(Dataset entries)
*** Begin section ***

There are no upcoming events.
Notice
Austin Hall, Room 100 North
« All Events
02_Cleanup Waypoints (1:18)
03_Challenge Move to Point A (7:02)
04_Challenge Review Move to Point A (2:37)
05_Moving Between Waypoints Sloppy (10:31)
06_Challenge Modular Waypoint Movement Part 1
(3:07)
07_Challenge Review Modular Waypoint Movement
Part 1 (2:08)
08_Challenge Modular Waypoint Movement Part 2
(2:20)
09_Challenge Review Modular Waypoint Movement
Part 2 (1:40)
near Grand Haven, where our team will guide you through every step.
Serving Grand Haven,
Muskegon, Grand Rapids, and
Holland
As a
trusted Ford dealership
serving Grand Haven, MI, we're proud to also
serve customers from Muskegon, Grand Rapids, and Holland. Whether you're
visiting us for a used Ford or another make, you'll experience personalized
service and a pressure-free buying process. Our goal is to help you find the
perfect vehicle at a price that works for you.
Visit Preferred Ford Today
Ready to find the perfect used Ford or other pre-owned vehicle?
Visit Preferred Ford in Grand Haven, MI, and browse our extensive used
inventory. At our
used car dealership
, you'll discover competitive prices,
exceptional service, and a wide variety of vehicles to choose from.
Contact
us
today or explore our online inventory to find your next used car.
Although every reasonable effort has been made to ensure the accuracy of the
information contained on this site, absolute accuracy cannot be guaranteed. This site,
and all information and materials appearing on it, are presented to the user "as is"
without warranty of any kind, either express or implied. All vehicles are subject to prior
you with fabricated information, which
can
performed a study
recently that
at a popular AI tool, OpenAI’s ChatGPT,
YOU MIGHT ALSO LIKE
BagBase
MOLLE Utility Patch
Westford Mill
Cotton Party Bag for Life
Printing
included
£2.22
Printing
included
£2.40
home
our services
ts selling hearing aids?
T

*** End section ***

** WORK INSTRUCTION **
When you output the entries, keep every line exactly as it appears above.

** TASK RESULT **
There are no upcoming events.
Notice
Austin Hall, Room 100 North
« All Events
02_Cleanup Waypoints (1:18)
03_Challenge Move to Point A (7:02)
04_Challenge Review Move to Point A (2:37)
05_Moving Between Waypoints Sloppy (10:31)
06_Challenge Modular Waypoint Movement Part 1
(3:07)
07_Challenge Review Modular Waypoint Movement
Part 1 (2:08)
08_Challenge Modular Waypoint Movement Part 2
(2:20)
09_Challenge Review Modular Waypoint Movement
Part 2 (1:40)
near Grand Haven, where our team will guide you through every step.
Serving Grand Haven,
Muskegon, Grand Rapids, and
Holland
As a
trusted Ford dealership
serving Grand Haven, MI, we're proud to also
serve customers from Muskegon, Grand Rapids, and Holland. Whether you're
visiting us for a used Ford or another make, you'll experience personalized
service and a pressure-free buying process. Our goal is to help you find the
perfect vehicle at a price that works for you.
Visit Preferred Ford Today
Ready to find the perfect used Ford or other pre-owned vehicle?
Visit Preferred Ford in Grand Haven, MI, and browse our extensive used
inventory. At our
used car dealership
, you'll discover competitive prices,
exceptional service, and a wide variety of vehicles to choose from.
Contact
us
today or explore our online inventory to find your next used car.
Although every reasonable effort has been made to ensure the accuracy of the
information contained on this site, absolute accuracy cannot be guaranteed. This site,
and all information and materials appearing on it, are presented to the user "as is"
without warranty of any kind, either express or implied. All vehicles are subject to prior
you with fabricated information, which
can
performed a study
recently that
at a popular AI tool, OpenAI’s ChatGPT,
YOU MIGHT ALSO LIKE
BagBase
MOLLE Utility Patch
Westford Mill
Cotton Party Bag for Life
Printing
included
£2.22
Printing
included
£2.40
home
our services
ts selling hearing aids?
T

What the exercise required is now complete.